Problem details ▸ Leave out the pictures, and retype the remaining data exactly.

-=-=-=-=-

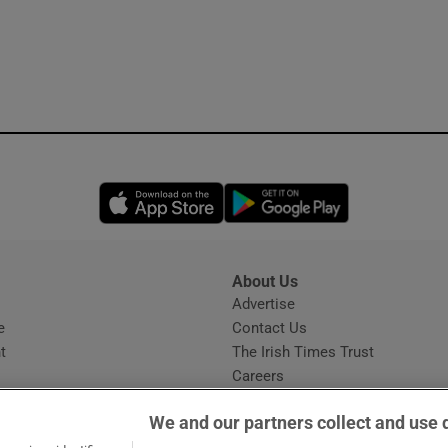
Opens in new window
Opens in new 
About Us
s
Advertise
Opens in new window
e
Contact Us
t
The Irish Times Trust
Careers
Share a confidential tip
We and our partners collect and use 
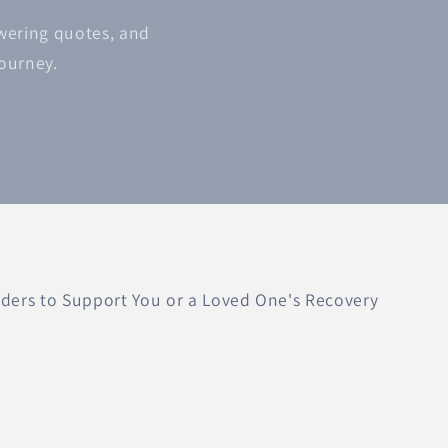
owering quotes, and
journey.
ers to Support You or a Loved One's Recovery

-=-=-=-=-

Answer for this exercise ▸
Opens in new window
Opens in new 
About Us
s
Advertise
Opens in new window
e
Contact Us
t
The Irish Times Trust
Careers
Share a confidential tip
We and our partners collect and use 
owering quotes, and
journey.
ers to Support You or a Loved One's Recovery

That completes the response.